Option 2 would ensure that both sports fields are more distant and face away from homes in Nauck. Jennie Dean Park is entirely (100 percent) located within the boundaries of the Nauck Civic Association.
Option 1 less accurately reflects Arlington residents’ preferences
The Shirlington & Douglas Park Civic Associations support Option 1. In an online petition these two civic associations argue that choosing Option 1 “will say a lot about whether [Arlington] is a progressive community interested in planning for the future of families in Arlington.” But, neither Option 1 nor Option 2 is more “progressive” or “family-friendly” than the other option.

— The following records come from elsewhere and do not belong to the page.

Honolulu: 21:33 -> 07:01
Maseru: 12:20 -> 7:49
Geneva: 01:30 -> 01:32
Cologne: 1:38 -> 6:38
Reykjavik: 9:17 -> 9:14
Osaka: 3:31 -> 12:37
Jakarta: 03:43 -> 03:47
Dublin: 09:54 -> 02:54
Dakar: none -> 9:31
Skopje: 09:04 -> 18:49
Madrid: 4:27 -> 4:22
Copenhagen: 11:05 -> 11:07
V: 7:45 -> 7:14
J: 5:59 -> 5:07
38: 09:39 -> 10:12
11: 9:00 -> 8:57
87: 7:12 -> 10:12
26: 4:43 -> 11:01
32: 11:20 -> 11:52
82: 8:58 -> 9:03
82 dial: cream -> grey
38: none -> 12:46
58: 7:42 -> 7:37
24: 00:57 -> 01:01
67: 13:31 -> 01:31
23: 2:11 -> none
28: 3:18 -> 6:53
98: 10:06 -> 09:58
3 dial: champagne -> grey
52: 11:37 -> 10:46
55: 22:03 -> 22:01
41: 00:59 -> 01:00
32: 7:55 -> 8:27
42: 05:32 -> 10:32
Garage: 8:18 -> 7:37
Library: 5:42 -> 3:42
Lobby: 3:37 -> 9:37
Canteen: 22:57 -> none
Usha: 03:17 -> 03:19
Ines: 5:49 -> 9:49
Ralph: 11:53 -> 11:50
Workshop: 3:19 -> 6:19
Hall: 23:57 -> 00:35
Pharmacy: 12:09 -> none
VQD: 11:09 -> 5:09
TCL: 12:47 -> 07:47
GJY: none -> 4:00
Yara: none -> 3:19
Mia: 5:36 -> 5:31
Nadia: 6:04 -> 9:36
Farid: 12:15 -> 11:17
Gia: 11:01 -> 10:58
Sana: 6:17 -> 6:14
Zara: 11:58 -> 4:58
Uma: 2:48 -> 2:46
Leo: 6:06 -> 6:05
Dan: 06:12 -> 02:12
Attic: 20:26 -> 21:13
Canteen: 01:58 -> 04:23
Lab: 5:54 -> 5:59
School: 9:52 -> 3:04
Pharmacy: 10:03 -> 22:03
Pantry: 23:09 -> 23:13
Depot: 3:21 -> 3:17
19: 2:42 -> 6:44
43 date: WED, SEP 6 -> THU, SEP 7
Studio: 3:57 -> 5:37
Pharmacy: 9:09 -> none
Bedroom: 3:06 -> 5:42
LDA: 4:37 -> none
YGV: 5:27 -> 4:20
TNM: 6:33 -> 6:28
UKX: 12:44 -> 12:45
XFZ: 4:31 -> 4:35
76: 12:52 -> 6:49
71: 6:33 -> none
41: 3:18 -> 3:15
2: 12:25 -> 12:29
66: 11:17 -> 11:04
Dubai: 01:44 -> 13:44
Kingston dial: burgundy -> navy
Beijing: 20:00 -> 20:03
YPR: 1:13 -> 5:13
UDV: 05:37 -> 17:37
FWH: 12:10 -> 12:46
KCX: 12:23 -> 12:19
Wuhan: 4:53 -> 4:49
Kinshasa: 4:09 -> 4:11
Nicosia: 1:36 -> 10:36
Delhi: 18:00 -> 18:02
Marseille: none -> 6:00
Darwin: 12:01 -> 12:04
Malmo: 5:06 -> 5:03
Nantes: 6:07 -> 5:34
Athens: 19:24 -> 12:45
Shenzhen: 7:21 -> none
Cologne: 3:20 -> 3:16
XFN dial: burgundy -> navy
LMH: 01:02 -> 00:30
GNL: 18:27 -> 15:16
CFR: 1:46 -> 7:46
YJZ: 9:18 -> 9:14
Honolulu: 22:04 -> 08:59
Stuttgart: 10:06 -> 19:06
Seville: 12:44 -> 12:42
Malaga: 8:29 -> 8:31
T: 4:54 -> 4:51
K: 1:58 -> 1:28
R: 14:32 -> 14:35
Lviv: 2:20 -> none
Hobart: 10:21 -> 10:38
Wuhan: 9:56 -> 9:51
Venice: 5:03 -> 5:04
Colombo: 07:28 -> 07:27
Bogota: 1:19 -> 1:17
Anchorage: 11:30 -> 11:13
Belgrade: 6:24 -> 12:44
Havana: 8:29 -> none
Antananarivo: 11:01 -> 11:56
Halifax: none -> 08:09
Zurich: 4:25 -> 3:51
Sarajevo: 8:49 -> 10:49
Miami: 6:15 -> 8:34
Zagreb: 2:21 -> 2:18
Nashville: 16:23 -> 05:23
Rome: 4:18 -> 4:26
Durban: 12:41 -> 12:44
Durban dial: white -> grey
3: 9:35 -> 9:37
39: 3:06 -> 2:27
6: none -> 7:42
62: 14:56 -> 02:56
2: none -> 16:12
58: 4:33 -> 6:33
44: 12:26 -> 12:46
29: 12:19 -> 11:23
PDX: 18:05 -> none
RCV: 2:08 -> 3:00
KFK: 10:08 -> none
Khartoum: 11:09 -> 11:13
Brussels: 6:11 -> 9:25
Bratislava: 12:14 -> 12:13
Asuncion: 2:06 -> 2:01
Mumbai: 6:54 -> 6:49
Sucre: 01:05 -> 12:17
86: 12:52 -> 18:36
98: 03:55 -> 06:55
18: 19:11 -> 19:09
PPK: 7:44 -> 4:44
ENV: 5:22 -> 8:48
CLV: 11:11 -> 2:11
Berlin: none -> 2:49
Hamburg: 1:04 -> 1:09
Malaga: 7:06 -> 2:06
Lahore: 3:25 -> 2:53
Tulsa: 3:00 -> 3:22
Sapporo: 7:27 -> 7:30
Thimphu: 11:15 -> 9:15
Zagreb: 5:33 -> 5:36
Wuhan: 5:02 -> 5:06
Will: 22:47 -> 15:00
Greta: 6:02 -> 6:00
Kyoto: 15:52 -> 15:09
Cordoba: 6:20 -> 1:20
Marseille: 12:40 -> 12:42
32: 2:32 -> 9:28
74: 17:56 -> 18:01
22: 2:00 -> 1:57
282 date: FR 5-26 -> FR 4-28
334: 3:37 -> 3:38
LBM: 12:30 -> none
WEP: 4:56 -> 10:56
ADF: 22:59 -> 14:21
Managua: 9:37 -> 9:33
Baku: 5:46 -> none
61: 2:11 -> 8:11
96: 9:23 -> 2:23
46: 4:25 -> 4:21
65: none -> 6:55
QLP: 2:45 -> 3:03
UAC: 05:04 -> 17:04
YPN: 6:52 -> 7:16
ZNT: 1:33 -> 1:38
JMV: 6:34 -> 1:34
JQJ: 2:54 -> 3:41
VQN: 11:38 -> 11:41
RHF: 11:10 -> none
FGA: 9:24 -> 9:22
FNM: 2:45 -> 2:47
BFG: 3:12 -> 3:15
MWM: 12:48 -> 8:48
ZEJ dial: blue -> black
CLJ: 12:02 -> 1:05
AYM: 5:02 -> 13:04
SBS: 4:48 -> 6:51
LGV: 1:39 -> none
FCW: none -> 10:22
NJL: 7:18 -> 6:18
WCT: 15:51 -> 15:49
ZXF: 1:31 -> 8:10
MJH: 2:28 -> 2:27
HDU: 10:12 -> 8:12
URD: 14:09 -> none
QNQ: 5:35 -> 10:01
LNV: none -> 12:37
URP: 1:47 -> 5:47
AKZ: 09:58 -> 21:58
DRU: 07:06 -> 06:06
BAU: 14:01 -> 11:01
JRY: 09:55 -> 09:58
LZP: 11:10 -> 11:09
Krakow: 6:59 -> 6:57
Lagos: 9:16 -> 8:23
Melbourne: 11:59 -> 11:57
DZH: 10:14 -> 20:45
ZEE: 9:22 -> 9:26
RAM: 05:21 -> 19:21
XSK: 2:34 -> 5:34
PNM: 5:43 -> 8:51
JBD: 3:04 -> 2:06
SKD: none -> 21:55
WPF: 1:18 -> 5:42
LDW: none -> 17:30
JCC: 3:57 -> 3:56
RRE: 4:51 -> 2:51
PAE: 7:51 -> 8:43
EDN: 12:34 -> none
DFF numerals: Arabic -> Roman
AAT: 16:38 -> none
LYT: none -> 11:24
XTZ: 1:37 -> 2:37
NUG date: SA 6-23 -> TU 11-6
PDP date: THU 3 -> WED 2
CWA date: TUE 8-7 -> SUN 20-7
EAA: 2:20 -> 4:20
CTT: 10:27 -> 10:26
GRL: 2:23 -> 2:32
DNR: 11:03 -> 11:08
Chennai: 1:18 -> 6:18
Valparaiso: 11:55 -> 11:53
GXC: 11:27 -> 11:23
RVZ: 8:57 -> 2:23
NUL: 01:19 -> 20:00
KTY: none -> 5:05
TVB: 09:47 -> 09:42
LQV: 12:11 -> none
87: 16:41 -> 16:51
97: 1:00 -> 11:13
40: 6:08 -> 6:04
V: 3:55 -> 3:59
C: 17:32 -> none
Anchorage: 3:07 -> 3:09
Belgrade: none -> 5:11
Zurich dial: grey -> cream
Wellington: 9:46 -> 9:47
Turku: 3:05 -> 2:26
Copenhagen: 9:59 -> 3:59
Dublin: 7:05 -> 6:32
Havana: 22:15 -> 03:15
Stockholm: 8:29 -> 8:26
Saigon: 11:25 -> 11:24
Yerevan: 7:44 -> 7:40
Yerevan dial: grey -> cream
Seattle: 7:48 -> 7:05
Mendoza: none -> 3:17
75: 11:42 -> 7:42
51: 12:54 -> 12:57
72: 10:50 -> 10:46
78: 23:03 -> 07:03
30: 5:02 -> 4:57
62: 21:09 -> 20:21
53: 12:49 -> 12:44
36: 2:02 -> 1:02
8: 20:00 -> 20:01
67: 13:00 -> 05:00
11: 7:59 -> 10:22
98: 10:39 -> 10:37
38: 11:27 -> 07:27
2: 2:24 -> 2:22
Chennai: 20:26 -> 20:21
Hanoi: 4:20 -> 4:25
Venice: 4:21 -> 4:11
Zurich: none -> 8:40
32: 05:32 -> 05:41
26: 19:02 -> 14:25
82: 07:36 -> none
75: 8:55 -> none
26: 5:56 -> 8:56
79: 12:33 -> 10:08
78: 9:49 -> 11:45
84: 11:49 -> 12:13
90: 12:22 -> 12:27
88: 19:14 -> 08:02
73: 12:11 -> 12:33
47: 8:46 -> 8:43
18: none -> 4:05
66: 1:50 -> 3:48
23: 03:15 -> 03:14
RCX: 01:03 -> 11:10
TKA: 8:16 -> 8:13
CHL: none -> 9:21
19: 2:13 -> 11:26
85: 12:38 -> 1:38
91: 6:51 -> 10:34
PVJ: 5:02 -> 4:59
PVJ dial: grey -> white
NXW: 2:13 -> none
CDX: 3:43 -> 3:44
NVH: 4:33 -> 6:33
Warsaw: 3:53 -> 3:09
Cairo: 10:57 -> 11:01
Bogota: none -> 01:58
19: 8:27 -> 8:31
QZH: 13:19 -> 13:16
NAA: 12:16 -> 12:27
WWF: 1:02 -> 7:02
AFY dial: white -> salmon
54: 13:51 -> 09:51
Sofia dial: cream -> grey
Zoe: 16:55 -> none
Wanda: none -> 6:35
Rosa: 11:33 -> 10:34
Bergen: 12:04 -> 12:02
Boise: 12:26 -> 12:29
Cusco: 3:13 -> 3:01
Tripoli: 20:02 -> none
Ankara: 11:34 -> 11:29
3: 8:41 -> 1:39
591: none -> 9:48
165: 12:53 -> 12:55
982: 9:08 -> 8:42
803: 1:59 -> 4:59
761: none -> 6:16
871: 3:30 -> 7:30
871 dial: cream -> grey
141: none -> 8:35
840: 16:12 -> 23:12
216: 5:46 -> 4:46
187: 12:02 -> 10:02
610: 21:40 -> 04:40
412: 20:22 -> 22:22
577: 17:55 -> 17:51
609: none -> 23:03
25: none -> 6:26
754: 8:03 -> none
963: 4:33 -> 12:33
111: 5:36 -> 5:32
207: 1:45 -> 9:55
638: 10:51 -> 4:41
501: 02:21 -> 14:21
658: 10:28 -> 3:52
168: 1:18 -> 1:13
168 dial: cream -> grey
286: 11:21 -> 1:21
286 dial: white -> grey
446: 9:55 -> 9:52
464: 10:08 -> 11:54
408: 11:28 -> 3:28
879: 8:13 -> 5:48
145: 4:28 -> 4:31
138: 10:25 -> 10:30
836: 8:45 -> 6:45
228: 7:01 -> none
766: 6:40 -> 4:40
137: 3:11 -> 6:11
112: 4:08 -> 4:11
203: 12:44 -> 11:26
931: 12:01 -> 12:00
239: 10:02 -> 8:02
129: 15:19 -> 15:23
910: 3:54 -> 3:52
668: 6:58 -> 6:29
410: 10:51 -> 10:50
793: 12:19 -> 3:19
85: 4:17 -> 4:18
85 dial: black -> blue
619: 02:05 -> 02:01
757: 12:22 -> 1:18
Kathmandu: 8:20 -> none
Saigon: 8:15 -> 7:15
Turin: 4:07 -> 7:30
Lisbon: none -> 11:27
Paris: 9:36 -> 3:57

Some organized sports groups also believe that Option 1 is preferable because Arlington ultimately may not be able to acquire the current WETA site to incorporate into Jennie Dean Park. But, interestingly, the only option that removes playing space is Option 1. Option 2 retains all of the amenities currently there with notable upgrades in Phase 1.
Finally, the impact of new high Kelvin LED lights on the Nauck neighborhood has been glossed over. The proposed smaller lighted youth softball field 75 feet from 4MRD would become the dominant feature of the park facing Nauck after sundown under Option 1. This option would still result in unacceptable light pollution affecting park users, including Nauck residents.
Although no data about the costs of either option have been presented to the County Board, there appears to be a belief that if Arlington doesn’t spend or commit the money by the end of this fiscal year it will be gone forever. That seems an odd assumption, but if it is correct, then the Board should choose Option 2.